Post AmKldD6GuGEZHXG1Fg by tim_lavoie@cosocial.ca
(DIR) More posts by tim_lavoie@cosocial.ca
(DIR) Post #AmJgLUboNQwRRVmYi0 by j@noise.j-w.au
2024-09-24T02:29:26Z
1 likes, 3 repeats
Giant Corporations™ are scraping my little git server to feed their ever-hungry, planet-destroying plagiarism machines.So now, instead of getting my code, they get a 10GB treat.Fucking THIEVES.
(DIR) Post #AmKW9GI6ymkFB83aAy by tim_lavoie@cosocial.ca
2024-09-24T05:06:10Z
0 likes, 0 repeats
@j Zip bombs?
(DIR) Post #AmKW9H8voOznowllVQ by stunder@mastodon.sdf.org
2024-09-24T13:37:51Z
0 likes, 0 repeats
@tim_lavoie @j I came here just to suggest this. I would imagine they pull anything it can and would try to open a zip file locally. At that point they have an issue.
(DIR) Post #AmKWNaBlnTJ2wbv3Zo by Drezil@toot.kif.rocks
2024-09-24T08:16:53Z
0 likes, 1 repeats
@Hex @j Hey! I did my Master in such things.English (and all other languages) are basically distributed by zipfs law (https://en.wikipedia.org/wiki/Zipf's_law)So you just sample from the "opposite" distribution. I.e. draw random from a distribution of words weighted by their rank and generate random text with it.This should then be an example that should basically "unlearn" every knowledge gained about the used words.Better: Don't take words & their frequency, but just the embeddings (https://openai.com/index/new-embedding-models-and-api-updates/).
(DIR) Post #AmKWWBV0xgOoye1S4W by jlecour@mastodon.evolix.org
2024-09-24T08:23:57Z
0 likes, 1 repeats
@j @nixCraft As much as I love the idea of dumping shit in their garden it will cost a lot to Hetzner and transit/storage all the way down. A simple http header (418, 410 or 403) would achieve the same “fuck off” but at a much lower cost. Just my 2 cts.
(DIR) Post #AmKldD6GuGEZHXG1Fg by tim_lavoie@cosocial.ca
2024-09-24T16:31:23Z
0 likes, 0 repeats
@stunder @j Sure, they'd need some sort of mechanism to limit the blast radius of time and space. A separate process could use something like ulimit, but I'd need more coffee before considering an in-process mechanism.
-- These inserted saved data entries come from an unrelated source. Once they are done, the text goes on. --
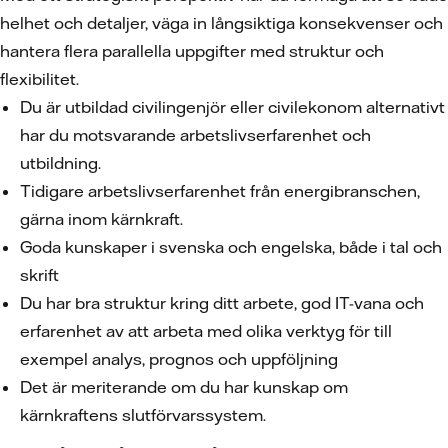
helhet och detaljer, väga in långsiktiga konsekvenser och
hantera flera parallella uppgifter med struktur och
flexibilitet.
Du är utbildad civilingenjör eller civilekonom alternativt
har du motsvarande arbetslivserfarenhet och
utbildning.
Tidigare arbetslivserfarenhet från energibranschen,
gärna inom kärnkraft.
Goda kunskaper i svenska och engelska, både i tal och
skrift
Du har bra struktur kring ditt arbete, god IT-vana och
erfarenhet av att arbeta med olika verktyg för till
exempel analys, prognos och uppföljning
Det är meriterande om du har kunskap om
kärnkraftens slutförvarssystem.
(DIR) Post #AmKuivXfzypk9SsPFA by anna@hexile.witches.live
2024-09-24T03:02:04.543853Z
1 likes, 0 repeats
@j i hope it's a bunch of poisoned ai generated shit to feed back into the model and degrade it
(DIR) Post #AmKulAo8DHaU4ke0gq by Purple@woof.tech
2024-09-24T10:14:58Z
1 likes, 0 repeats
@j Another good trick is when they try to request images, to feed them poisoned images that hurt their dataset lol A 10GB file will likely never been downloaded in full, but a poisoned image will very likely make it into the model, ruining their efforts ;)
(DIR) Post #AmKun5LXUMQLiXBM92 by dimin@mastodon.social
2024-09-24T11:41:55Z
1 likes, 0 repeats
@j I at one point thought of just drip feeding these with /dev/random at just enough of a rate to make them not disconnect. Wasting minimal bandwidth and maximum time on their end! Bonus points if the start looks like a delicious html page but the contents will just keep coming slowly until they timeout.